> [TASK ITEM]
Using the material below, return exactly the lines between the one holding "both the number of stars and the number of" and the one holding "Pixel Watch: Leaked", inclusive, and no others.

> [RECORD EXCERPTS]
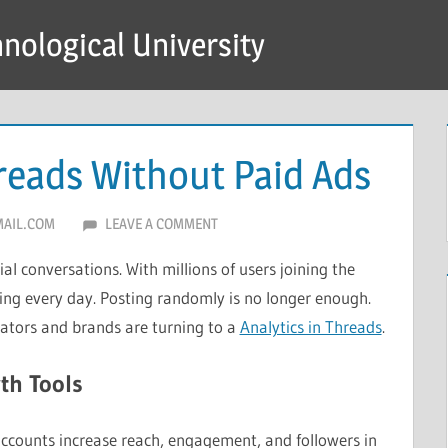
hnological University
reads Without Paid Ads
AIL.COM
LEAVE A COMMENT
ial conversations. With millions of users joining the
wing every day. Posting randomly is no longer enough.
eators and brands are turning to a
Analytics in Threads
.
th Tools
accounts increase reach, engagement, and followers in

--

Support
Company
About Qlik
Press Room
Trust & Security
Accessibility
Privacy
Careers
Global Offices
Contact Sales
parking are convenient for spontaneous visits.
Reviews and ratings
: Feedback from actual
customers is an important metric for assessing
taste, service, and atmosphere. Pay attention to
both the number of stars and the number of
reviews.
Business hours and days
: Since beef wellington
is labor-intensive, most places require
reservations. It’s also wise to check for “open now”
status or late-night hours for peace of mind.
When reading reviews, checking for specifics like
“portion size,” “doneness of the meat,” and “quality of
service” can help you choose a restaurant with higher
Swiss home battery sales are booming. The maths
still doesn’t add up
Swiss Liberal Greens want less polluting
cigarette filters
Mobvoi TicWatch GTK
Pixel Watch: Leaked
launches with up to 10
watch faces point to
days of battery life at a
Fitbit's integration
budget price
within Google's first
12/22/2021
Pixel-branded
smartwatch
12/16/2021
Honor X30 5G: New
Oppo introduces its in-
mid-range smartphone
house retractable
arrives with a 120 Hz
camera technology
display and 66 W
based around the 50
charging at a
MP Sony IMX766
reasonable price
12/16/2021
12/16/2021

* * *

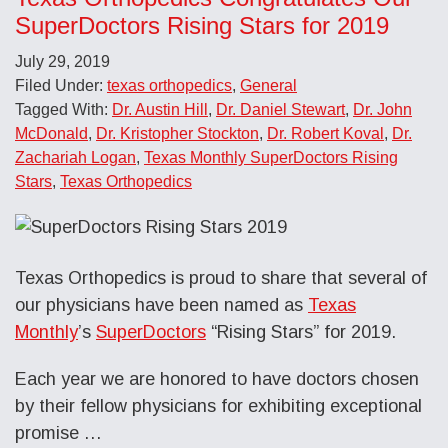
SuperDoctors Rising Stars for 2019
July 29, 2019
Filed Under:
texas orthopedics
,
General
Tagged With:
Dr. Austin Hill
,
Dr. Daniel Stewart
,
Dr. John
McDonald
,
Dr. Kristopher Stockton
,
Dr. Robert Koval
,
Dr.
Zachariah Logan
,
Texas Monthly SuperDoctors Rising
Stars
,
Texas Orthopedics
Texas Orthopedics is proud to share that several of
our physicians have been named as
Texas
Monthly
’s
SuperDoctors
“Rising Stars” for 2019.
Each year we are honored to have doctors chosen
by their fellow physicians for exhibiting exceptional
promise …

> [SOLUTION FOR THIS EXERCISE]
both the number of stars and the number of
reviews.
Business hours and days
: Since beef wellington
is labor-intensive, most places require
reservations. It’s also wise to check for “open now”
status or late-night hours for peace of mind.
When reading reviews, checking for specifics like
“portion size,” “doneness of the meat,” and “quality of
service” can help you choose a restaurant with higher
Swiss home battery sales are booming. The maths
still doesn’t add up
Swiss Liberal Greens want less polluting
cigarette filters
Mobvoi TicWatch GTK
Pixel Watch: Leaked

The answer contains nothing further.